Dean offered a tight-lipped smile to the town’s professional busybodies. “Good to know.”
Ruth/Ethel turned, tugging her sister’s arm closer to the counter. “We should sign up, Ethel.”
Ah, so she was Ruth.
“You haven’t seen her, have you? She’s the type that makes a sloppy t-shirt and sweatpants look like evening wear.”
Ethel gazed down at her paunch. “The type that makes the rest of us feel horrible about ourselves.” She shrugged. “I hear the bakery’s giving demonstrations on how to make German fruitcake. Let’s go there instead.”
Ruth shook her head. “I want to learn how to make a holly and twig wreath to put on Eddie’s grave. We’ll go to the bakery for dessert afterward.”
The line shifted again, and Dean moved forward, bumping his arm against a man groping for a package of clear packing tape on a rack beside him. Dean nodded his apology.
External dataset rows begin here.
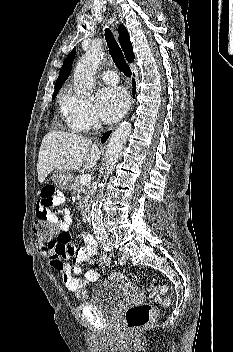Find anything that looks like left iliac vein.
<instances>
[{"label":"left iliac vein","instance_id":"1","mask_svg":"<svg viewBox=\"0 0 233 352\" xmlns=\"http://www.w3.org/2000/svg\"><path fill=\"white\" fill-rule=\"evenodd\" d=\"M122 257L124 258L125 261H127L129 259V257H130L129 252L123 251L122 252Z\"/></svg>","mask_w":233,"mask_h":352}]
</instances>
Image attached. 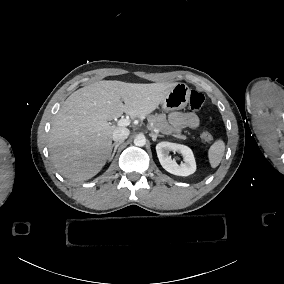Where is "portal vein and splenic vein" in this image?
<instances>
[{"label": "portal vein and splenic vein", "instance_id": "18ae733b", "mask_svg": "<svg viewBox=\"0 0 284 284\" xmlns=\"http://www.w3.org/2000/svg\"><path fill=\"white\" fill-rule=\"evenodd\" d=\"M129 123H130V121H128V120H126V119H120V120H118V122H117V126L126 127V126L129 125ZM155 132H156V133H160L159 130H155Z\"/></svg>", "mask_w": 284, "mask_h": 284}]
</instances>
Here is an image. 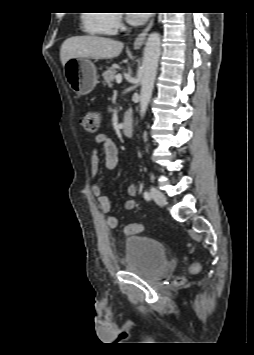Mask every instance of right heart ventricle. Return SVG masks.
I'll use <instances>...</instances> for the list:
<instances>
[{"label":"right heart ventricle","mask_w":254,"mask_h":355,"mask_svg":"<svg viewBox=\"0 0 254 355\" xmlns=\"http://www.w3.org/2000/svg\"><path fill=\"white\" fill-rule=\"evenodd\" d=\"M108 14L102 12H91L83 16V28L90 35L107 36L114 32L111 30L108 21Z\"/></svg>","instance_id":"e07e8e85"}]
</instances>
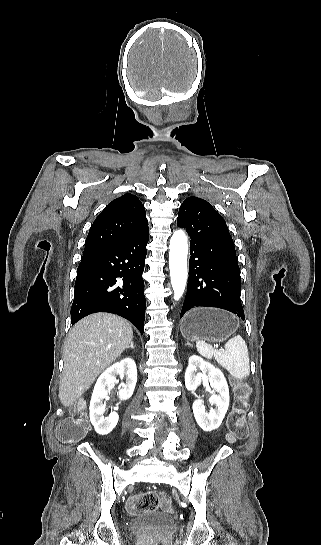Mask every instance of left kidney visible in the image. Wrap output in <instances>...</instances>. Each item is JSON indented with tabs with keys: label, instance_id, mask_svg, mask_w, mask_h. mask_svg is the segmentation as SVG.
<instances>
[{
	"label": "left kidney",
	"instance_id": "5707ae66",
	"mask_svg": "<svg viewBox=\"0 0 321 545\" xmlns=\"http://www.w3.org/2000/svg\"><path fill=\"white\" fill-rule=\"evenodd\" d=\"M201 371V373H197ZM202 377L208 379L210 387L213 391L219 393L215 395L212 393V397L209 399V403L215 405L216 409H211L209 413H206V407L202 399L194 401L193 413L194 417L203 431H214L220 427L229 407V389L227 381L220 369H215L214 365L203 361L201 357L192 355L189 359V365L185 373V387L187 391H195L202 383Z\"/></svg>",
	"mask_w": 321,
	"mask_h": 545
}]
</instances>
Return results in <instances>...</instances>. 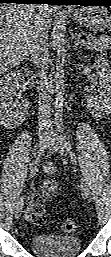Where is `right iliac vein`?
<instances>
[{
    "label": "right iliac vein",
    "instance_id": "right-iliac-vein-1",
    "mask_svg": "<svg viewBox=\"0 0 111 257\" xmlns=\"http://www.w3.org/2000/svg\"><path fill=\"white\" fill-rule=\"evenodd\" d=\"M48 136L46 134H42L39 136V141H38V155L41 154L42 150L44 149V147L47 145L48 143ZM23 202H18V204L16 205L15 208V218L18 219L22 212H23Z\"/></svg>",
    "mask_w": 111,
    "mask_h": 257
}]
</instances>
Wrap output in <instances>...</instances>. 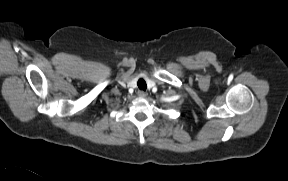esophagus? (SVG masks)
<instances>
[{"mask_svg":"<svg viewBox=\"0 0 288 181\" xmlns=\"http://www.w3.org/2000/svg\"><path fill=\"white\" fill-rule=\"evenodd\" d=\"M137 95H138L139 97H142V98H144V97H146V96H147V93H146V92H144L143 90H139V91L137 92Z\"/></svg>","mask_w":288,"mask_h":181,"instance_id":"34e87169","label":"esophagus"}]
</instances>
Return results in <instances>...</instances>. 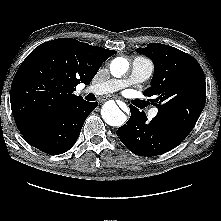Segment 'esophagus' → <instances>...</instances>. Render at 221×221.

“Next,” hollered a sales clerk.
Double-trouble approached the counter. “What kinds of Christmas stamps do you have this year?” Ethel asked the clerk.
The employee named off several different varieties.
“Can I see them all?”
Dean hung his head. Good grief. This was why he avoided public places.
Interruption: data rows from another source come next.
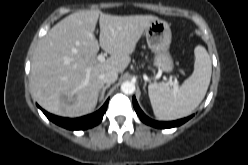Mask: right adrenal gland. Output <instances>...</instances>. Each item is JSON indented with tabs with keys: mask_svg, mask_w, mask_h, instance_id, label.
I'll return each instance as SVG.
<instances>
[{
	"mask_svg": "<svg viewBox=\"0 0 248 165\" xmlns=\"http://www.w3.org/2000/svg\"><path fill=\"white\" fill-rule=\"evenodd\" d=\"M110 87V84H107L102 88V91L99 94V100H102L104 98L105 91Z\"/></svg>",
	"mask_w": 248,
	"mask_h": 165,
	"instance_id": "obj_1",
	"label": "right adrenal gland"
}]
</instances>
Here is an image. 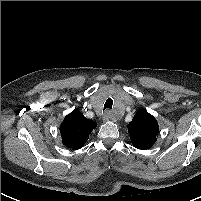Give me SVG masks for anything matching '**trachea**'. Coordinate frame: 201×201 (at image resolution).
Instances as JSON below:
<instances>
[{
  "mask_svg": "<svg viewBox=\"0 0 201 201\" xmlns=\"http://www.w3.org/2000/svg\"><path fill=\"white\" fill-rule=\"evenodd\" d=\"M112 105H113V100L112 98H108L104 104V110L105 109H111L112 108Z\"/></svg>",
  "mask_w": 201,
  "mask_h": 201,
  "instance_id": "obj_1",
  "label": "trachea"
}]
</instances>
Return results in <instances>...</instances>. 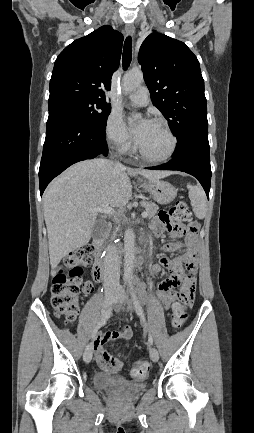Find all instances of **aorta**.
I'll use <instances>...</instances> for the list:
<instances>
[{
  "label": "aorta",
  "instance_id": "aorta-1",
  "mask_svg": "<svg viewBox=\"0 0 254 433\" xmlns=\"http://www.w3.org/2000/svg\"><path fill=\"white\" fill-rule=\"evenodd\" d=\"M143 82V73L140 70H131L123 77V88L129 93L138 88ZM138 118L137 116L134 119ZM134 239L135 235L132 229H127L124 234V281H130L134 273Z\"/></svg>",
  "mask_w": 254,
  "mask_h": 433
}]
</instances>
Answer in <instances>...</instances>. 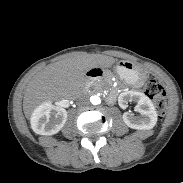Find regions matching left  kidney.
I'll return each mask as SVG.
<instances>
[{
	"mask_svg": "<svg viewBox=\"0 0 183 183\" xmlns=\"http://www.w3.org/2000/svg\"><path fill=\"white\" fill-rule=\"evenodd\" d=\"M129 101L137 103L136 109L140 115L135 116L132 112H124V123L132 129H152L156 125L158 119L157 112L152 101L145 94L137 91H125L118 97V104L122 109H126Z\"/></svg>",
	"mask_w": 183,
	"mask_h": 183,
	"instance_id": "1",
	"label": "left kidney"
}]
</instances>
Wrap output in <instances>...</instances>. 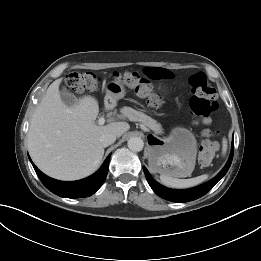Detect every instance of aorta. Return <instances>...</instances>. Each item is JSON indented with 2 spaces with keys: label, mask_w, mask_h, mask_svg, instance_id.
I'll list each match as a JSON object with an SVG mask.
<instances>
[{
  "label": "aorta",
  "mask_w": 261,
  "mask_h": 261,
  "mask_svg": "<svg viewBox=\"0 0 261 261\" xmlns=\"http://www.w3.org/2000/svg\"><path fill=\"white\" fill-rule=\"evenodd\" d=\"M128 148L134 152H140L142 151L143 147H144V142L141 138L139 137H131L128 140Z\"/></svg>",
  "instance_id": "obj_1"
}]
</instances>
His customer’s package in the mail, Dean stepped out into the cold air and sucked in a deep breath. His claustrophobia subsided. He was sick of feeling trapped all the time. Like a caged animal, alive and well, viewing life in full motion around him but unable to participate.
All the way home, he avoided eye contact with as many tourists as he could, nodding at those he couldn’t. Pedestrians crowded both sides of Main Street, bustling with shopping bags like they only had hours until Christmas instead of thirty-five days. Bitter wind nipped his nose and ears, and a white cloud formed in front of his face with every breath.
His childhood home stood proudly up ahead. He missed the old place with the wrap-around porch. But nothing was the same since Bethany died. Nothing. Their short life together had been Indian summer and every day after a cold, bleak winter. Would the new owner find what he’d left behind?
“Blessed Assurance” echoed from the community church’s bell tower. Dean strode through his garage, passing Christmas decorations he ignored every day, and retreated to the silence of his workshop, blocking the music to a hymn he knew by heart but couldn’t bear to hear.
This story will grab you from the very first page and make you want to know the story behind the characters, but you'll just have to do a little reading of your own because I'm not about to spill the beans!
Needless to say, Darcy is a very well rounded character with secrets of her own, even as she opens herself to the public with her wreath making classes. And Dean is just a puzzle for Darcy to figure out as she stumbles her way through some treacherous waters in her yearning to get to know him even as she tries not to intrude on his privacy.
It seems God, and a couple little old ladies have a plan!
Sad and happy, sweet and bittersweet, this story has it all. Beautiful!